Nel quadro di Nova Gorica–Gorizia Capitale Europea della Cultura, Fondazione Feltrinelli in collaborazione con l’Assessorato alla Cultura e Sport della Regione autonoma Friuli Venezia Giulia e il GECT GO,presentano a Gorizia l’incontro #ConfinePolitico, primo appuntamento del ciclo BORDER STORIES / STORIE DI CONFINE.
Lunedì 17 febbraio alle ore 18.30, l’Auditorium della Cultura Friulana ospiterà un momento di confronto dedicato alla riflessione sul significato contemporaneo del confine politico, abbandonando la concezione di “barriera” per abbracciare una prospettiva che sia di connessione, ibridazione, convivenza aperta nuove forme di innovazione.
Ad aprire l’incontro saranno i saluti istituzionali di Mario Anzil, Vicepresidente e Assessore alla Cultura e allo Sport della Regione autonoma Friuli Venezia Giulia, e di Massimiliano Tarantino, Direttore della Fondazione Giangiacomo Feltrinelli.
Il dibattito proporrà una rilettura del confine politico oltre la tradizionale concezione di barriera rigida tra Stati-nazione. In un contesto globale segnato da tensioni identitarie e nuove chiusure, il confine può diventare laboratorio di sperimentazione democratica e cooperazione transnazionale. L’obiettivo è interrogarsi su quali pratiche e modelli politici possano superare l’opposizione tra “noi” e “loro”, contribuendo a un rinnovato progetto europeo fondato su solidarietà, responsabilità condivisa e inclusione.
Durante l’incontro interverranno:
Stefano Bartolini, Professore Emerito presso l’Istituto Universitario Europeo di Firenze (IUE). Ha lavorato all’Università di Firenze, Trieste, Ginevra, Bologna ed all’ IUE di Firenze. Ha ricevuto il Premio Stein Rokkan dell’UNESCO (1990), il Premio Gregory Luebbert dell’APSA (2001), la “Honorable Mention della European Union Studies Association (2007). Dal 2006-2013 ha diretto il Robert Schuman Centre for Advanced Studies (IUE). E membro eletto della Accademia Europea delle Scienze. I suoi interessi di ricerca riguadagno la politica comparata, l’integrazione europea e la teoria politica. I lavori più recenti includono (2018), The Political, ECPR Press/Rowan and Littlefield, (versione italiana: (2022), Il Politico. Teoria dell’azione politica nucleare, Editrice Morcelliana) e (2022), Rule-Making Rules. A framework for political institutions, Cambridge, Cambridge University Press;
Angela Mauro, Inviata di HuffPost Italia a Bruxelles, è laureata con lode in lingue straniere e ha conseguito un Master in giornalismo europeo tra Utrecht, Aarhus e Cardiff. Voce di Prima pagina su Rai Radio 3, collabora con Marco Damilano a Il cavallo e la torre su Rai 3 ed è stata consulente sull’Unione Europea per Mezz’ora in più di Lucia Annunziata. È autrice di Europa sovrana. La rivincita dei nazionalismi (Fondazione Feltrinelli, 2023) e Europa sovrana. La normalizzazione dei nazionalismi. Il futuro dopo le elezioni (Fondazione Feltrinelli, 2024), oltre che coautrice di saggi di attualità politica come Stato d’Italia, La volta buona e Il Renzi.
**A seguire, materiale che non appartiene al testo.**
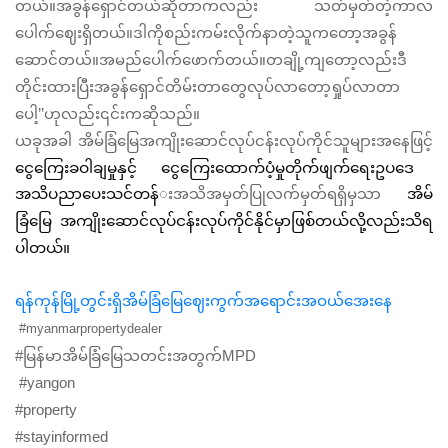
တယ်။အခွန်ရှောင်တယ်ဆိုတာကလည်း သတ်မှတ်တဲ့ကာလ
ပေါက်ဈေးရှိတယ်။ဒါကိုစည်းကမ်းလိုက်နာတဲ့သူကတော့အခွန်
ဆောင်တယ်။အမည်ပေါက်ဖောက်တယ်။တချို့ကျတော့လည်းဒီ
တိုင်းထားပြီးအခွန်ရှောင်တိမ်းတာတွေလုပ်လာတော့ရှုပ်လာတာ
ပေါ့’’ဟုလည်း၎င်းကဆိုသည်။
ယခုအခါ အိမ်ခြံမြေအကျိုးဆောင်လုပ်ငန်းလုပ်ကိုင်သူများအနေဖြင့်
ငွေကြေးခဝါချမှုနှင့် ငွေကြေးထောက်ပံ့မှုတိုက်ဖျက်ရေးဥပဒေ
းအသိအမှတ်ပြုလက်မှတ်ရရှိမှသာ
အသိပညာပေးသင်တန်
အိမ်
ခြံမြေ အကျိုးဆောင်လုပ်ငန်းလုပ်ကိုင်နိုင်မှာဖြစ်တယ်လို့လည်းသိရ
ပါတယ်။
ရန်ကုန်မြို့တွင်းရှိအိမ်ခြံမြေဈေးကွက်အရောင်းအဝယ်အေးနေ
#myanmarpropertydealer
#မြန်မာအိမ်ခြံမြေသတင်းအတွက်MPD
#yangon
#property
#stayinformed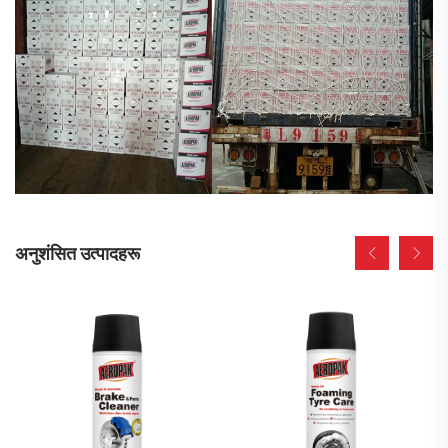
अनुशंसित उत्पादहरू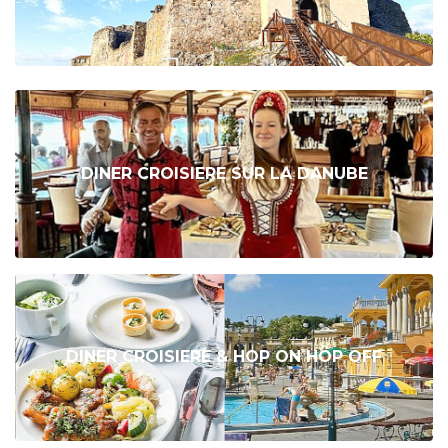
DINER CROISIERE SUR LA DANUBE
DINER CROISIERE & HOP ON HOP OFF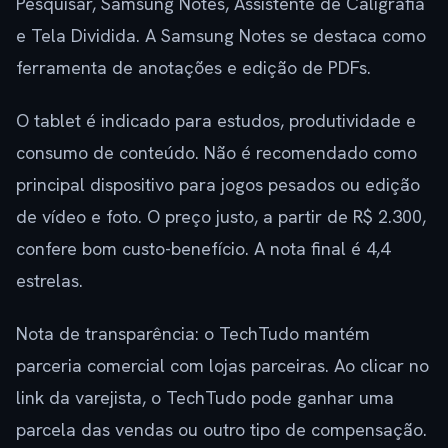
Pesquisar, Samsung Notes, Assistente de Caligrafia
e Tela Dividida. A Samsung Notes se destaca como
ferramenta de anotações e edição de PDFs.
O tablet é indicado para estudos, produtividade e
consumo de conteúdo. Não é recomendado como
principal dispositivo para jogos pesados ou edição
de vídeo e foto. O preço justo, a partir de R$ 2.300,
confere bom custo-benefício. A nota final é 4,4
estrelas.
Nota de transparência: o TechTudo mantém
parceria comercial com lojas parceiras. Ao clicar no
link da varejista, o TechTudo pode ganhar uma
parcela das vendas ou outro tipo de compensação.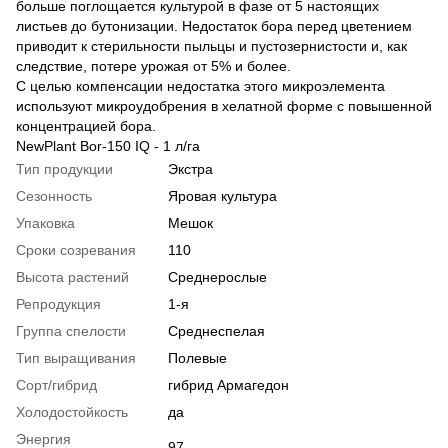
больше поглощается культурой в фазе от 5 настоящих
листьев до бутонизации. Недостаток бора перед цветением
приводит к стерильности пыльцы и пустозернистости и, как
следствие, потере урожая от 5% и более.
С целью компенсации недостатка этого микроэлемента
используют микроудобрения в хелатной форме с повышенной
концентрацией бора.
NewPlant Bor-150 IQ - 1 л/га
Тип продукции
Экстра
Сезонность
Яровая культура
Упаковка
Мешок
Сроки созревания
110
Высота растений
Среднерослые
Репродукция
1-я
Группа спелости
Среднеспелая
Тип выращивания
Полевые
Сорт/гибрид
гибрид Армагедон
Холодостойкость
да
Энергия
97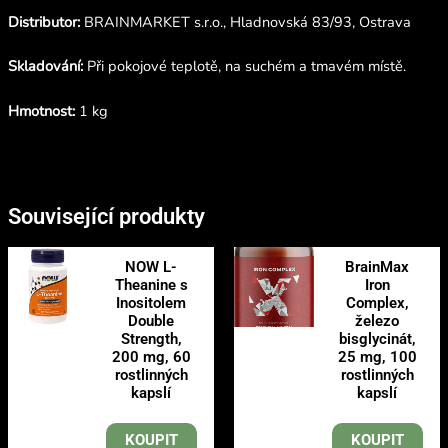
Distributor:
BRAINMARKET
s.r.o., Hladnovská 83/93, Ostrava
Skladování:
Při pokojové teplotě, na suchém a tmavém místě.
Hmotnost:
1 kg
Související produkty
NOW L-
BrainMax
Theanine s
Iron
Inositolem
Complex,
Double
železo
Strength,
bisglycinát,
200 mg, 60
25 mg, 100
rostlinných
rostlinných
kapslí
kapslí
KOUPIT
KOUPIT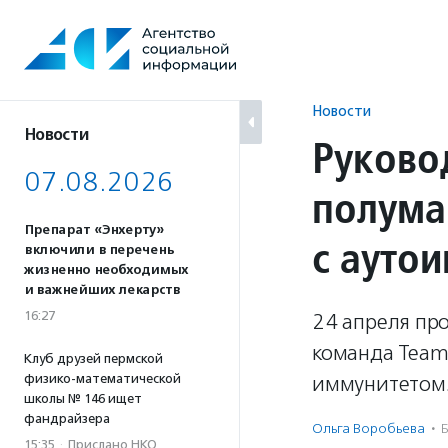
Перейти
к
содержанию
Новости
Новости
Руково
07.08.2026
полума
Препарат «Энхерту»
с ауто
включили в перечень
жизненно необходимых
и важнейших лекарств
16:27
24 апреля про
команда Team 
Клуб друзей пермской
физико-математической
иммунитетом.
школы № 146 ищет
фандрайзера
Ольга Воробьева
·
Б
15:35
·
Прислано НКО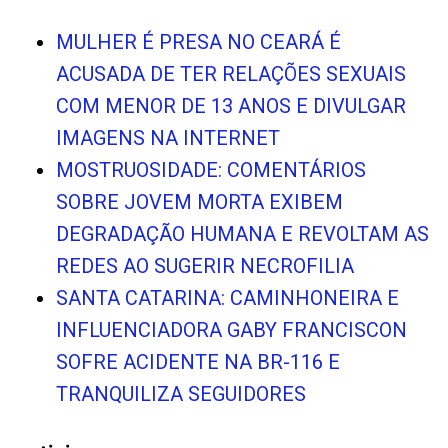
MULHER É PRESA NO CEARÁ É
ACUSADA DE TER RELAÇÕES SEXUAIS
COM MENOR DE 13 ANOS E DIVULGAR
IMAGENS NA INTERNET
MOSTRUOSIDADE: COMENTÁRIOS
SOBRE JOVEM MORTA EXIBEM
DEGRADAÇÃO HUMANA E REVOLTAM AS
REDES AO SUGERIR NECROFILIA
SANTA CATARINA: CAMINHONEIRA E
INFLUENCIADORA GABY FRANCISCON
SOFRE ACIDENTE NA BR-116 E
TRANQUILIZA SEGUIDORES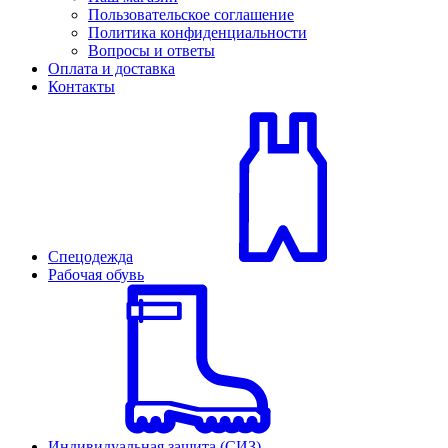
Пользовательское соглашение
Политика конфиденциальности
Вопросы и ответы
Оплата и доставка
Контакты
Спецодежда
Рабочая обувь
Индивидуальная защита (СИЗ)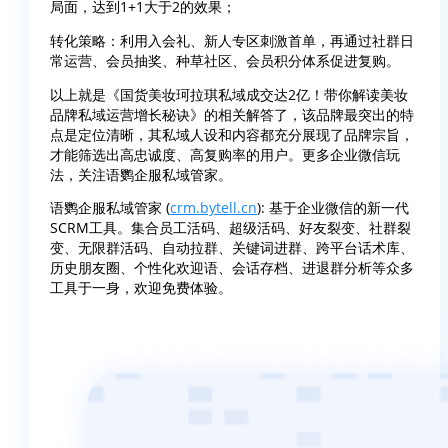
局面，达到1+1大于2的效果；
转化策略：利用入会礼、新人专区刺激首单，再通过社群日
常运营、会员抽奖、种草社区、会员积分体系促进复购。
以上就是《国货美妆珂拉琪私域成交达2亿！带你解读美妆
品牌私域运营增长秘诀》的相关解答了，该品牌最突出的特
点是定位清晰，其私域人设和内容都充分展现了品牌宗旨，
才能筛选出高忠诚度、高复购率的用户。更多企业微信玩
法，关注语鹦企服私域管家。
语鹦企服私域管家 (
crm.bytell.cn
): 基于企业微信的新一代
SCRM工具。集合员工活码、超级活码、好友裂变、社群裂
变、无限群活码、自动拉群、关键词进群、跨平台话术库、
历史朋友圈、个性化欢迎语、会话存档、进退群分析等众多
工具于一身，欢迎免费体验。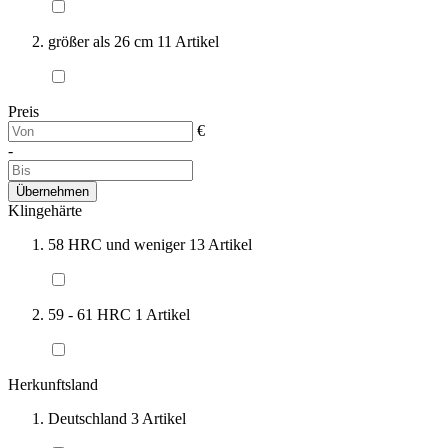
größer als 26 cm
11
Artikel
Preis
€
-
Übernehmen
Klingehärte
58 HRC und weniger
13
Artikel
59 - 61 HRC
1
Artikel
Herkunftsland
Deutschland
3
Artikel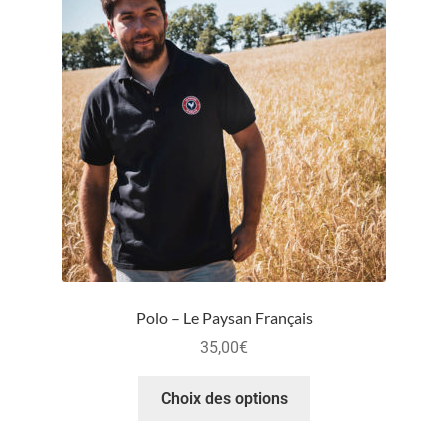
Polo – Le Paysan Français
35,00
€
Choix des options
Raoul Pupo, ha insegnato Storia contemporanea all’Università di Trieste, è stato componente delle Commissioni storico-culturali italo-slovena e italo-croata ed è membro del comitato scientifico dell’Istituto nazionale Parri. Si occupa di storia della politica estera italiana, della frontiera adriatica, delle occupazioni militari italiane nel ‘900, della violenza politica nel XX secolo e degli spostamenti forzati di popolazione in Europa. Negli anni ’90 ha promosso la ripresa di interesse storiografico, sui temi delle Foibe e dell’Esodo dei giuliano-dalmati. Fra le sue opere le monografie Il lungo esodo (Rizzoli); Trieste ’45 (Laterza); Fiume, città di passione (Laterza); Adriatico amarisssimo (Laterza) e Italianità adriatica: le origini, il ’45, la catastrofe (Laterza).
Gorizia, città simbolo di una storia di separazioni e ricomposizioni, rappresenta il luogo ideale per questa riflessione. Qui il confine non è soltanto memoria di fratture, ma esperienza concreta di convivenza, scambio e dialogo. L’incontro intende valorizzare proprio questa dimensione, ponendo al centro la possibilità di costruire identità plurali, post-nazionali e transnazionali capaci di riconoscere le differenze come risorsa e non come limite.